Madison went on to represent Australia in the 2008 Beijing Paralympics when she was just 14, winning silver in the Women’s 4x100m T53/54 event. Although her spot for this year’s Games in Rio is still unconfirmed, after failing to place at the 2012 London Games, Madison is hungrier than ever to succeed, and is training hard. 

Games, set, match

Senior Paralympic Performance manager at the Australian Olympic Committee and relay Paralympic gold-medallist Tim Matthews OAM was born without his left arm and only discovered he could qualify for the Paralympics by accident when he was 19. “I figured that because I was born without an arm, I wasn't an amputee and therefore not eligible,” said Tim. “I didn’t consider Paralympic sport until I was playing tennis and someone approached me and said ‘have you thought about going to the Paralympic Games?’”
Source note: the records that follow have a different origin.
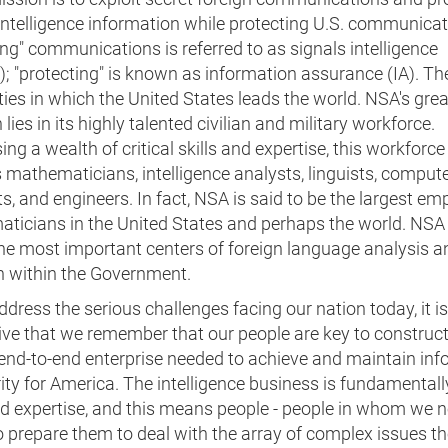
intelligence information while protecting U.S. communicat
ing" communications is referred to as signals intelligence
; "protecting" is known as information assurance (IA). Th
ties in which the United States leads the world. NSA's grea
 lies in its highly talented civilian and military workforce.
ng a wealth of critical skills and expertise, this workforce
 mathematicians, intelligence analysts, linguists, comput
ts, and engineers. In fact, NSA is said to be the largest em
ticians in the United States and perhaps the world. NSA 
the most important centers of foreign language analysis a
h within the Government.
dress the serious challenges facing our nation today, it is
ive that we remember that our people are key to construct
 end-to-end enterprise needed to achieve and maintain in
ity for America. The intelligence business is fundamental
nd expertise, and this means people - people in whom we n
o prepare them to deal with the array of complex issues th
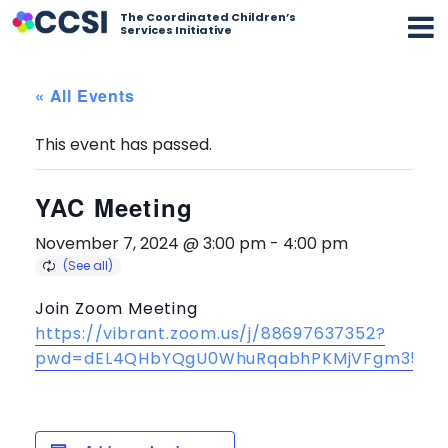
The Coordinated Children’s
Services Initiative
« All Events
This event has passed.
YAC Meeting
November 7, 2024 @ 3:00 pm
-
4:00 pm
Join Zoom Meeting
https://vibrant.zoom.us/j/88697637352?
pwd=dEL4QHbYQgU0WhuRqabhPKMjVFgm35.1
Tim believes the value of events such as the ‘Talent 4 Tokyo’, is not only in sourcing talent, but also in helping to educate people on the options available to them. 

Coca-Cola Australia Foundation Chairman, Malcolm Hudson, echoes this, “Our mission is to inspire moments of happiness and possibility for young Australians, and I can’t think of a better or more suitable program than ‘Talent 4 Tokyo’ for these wonderful young Australians,” he said. 

All about opportunities

Tracy Love, whose 10-year-old son Jackson had a stroke at birth resulting in hemiplegia (paralysis of one side of the body), is a wonderful advocate for the program and its effect on prospective athletes and their families. 

“Jackson’s dream is to compete at the Paralympics one day, but he doesn’t know what for yet,” says Tracy. “As his parents, we wanted to find out if there’s anything else we could be doing. This opportunity for officials to help us with identifying what Jackson’s strengths are is so valuable and being around other Paralympians is great for his self-esteem.”

The ‘Talent 4 Tokyo’ program is hosting events nationally, giving all young athletes the opportunity to showcase their skills. Several high-potential prospects have already been flagged through the program. For young Australians with Paralympic dreams, the journey starts here.